I have two data frames, the first one has 200k records and the second one has 9k. I need to apply fuzzy matching for string matching in two columns. I dropped the duplicate values in both data frames, but still, there might be similar strings. Hence, I wrote the below code. I thought that I can manually go through the best-two-matches in the third column and see if it is a reasonable match or not. The issue is that the code has been running for the last 2 days and I do not know how to speed up this process. I would appreciate if you could share your opinion to improve the speed and performance.
Thanks.
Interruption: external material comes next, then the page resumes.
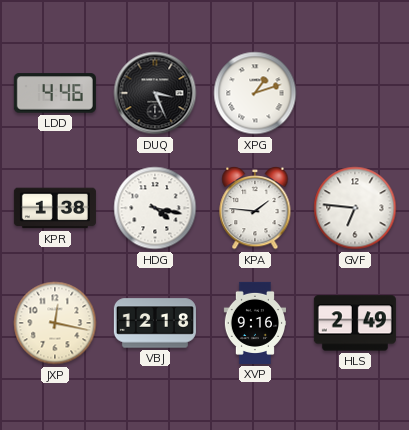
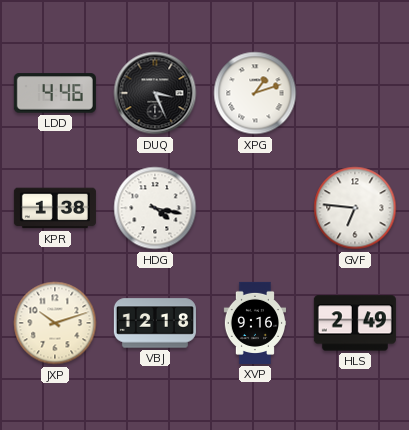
KPA: 1:46 -> none
JXP: 12:17 -> 10:12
The mock data:
index | comp | var |
---|---|---|
0 | google inc-radio automation bu | apple |
1 | apple inc | |
2 | google inc | microsoft |
3 | applebee | google inc |
4 | microsoft | appplebee |
the code I wrote:
from fuzzywuzzy import fuzz
from fuzzywuzzy import process
import pandas
# empty lists for storing the
# matches later
mat1 = []
mat2 = []
list2=df['comp'].tolist()
list1= df['var'].tolist()
# taking the threshold as 90
threshold = 90
# iterating through list1 to extract
# it's closest match from list2
for i in list1:
mat1.append(process.extract(i, list2, limit=2))
df['matches'] = mat1
CodePudding user response:
There is a package rapidfuzz by @maxbachmann
pip install rapidfuzz
Sample usage:
from rapidfuzz import process, utils
df['matches'] = df['var'].apply(lambda x: process.extract(x, df['comp'], limit=2))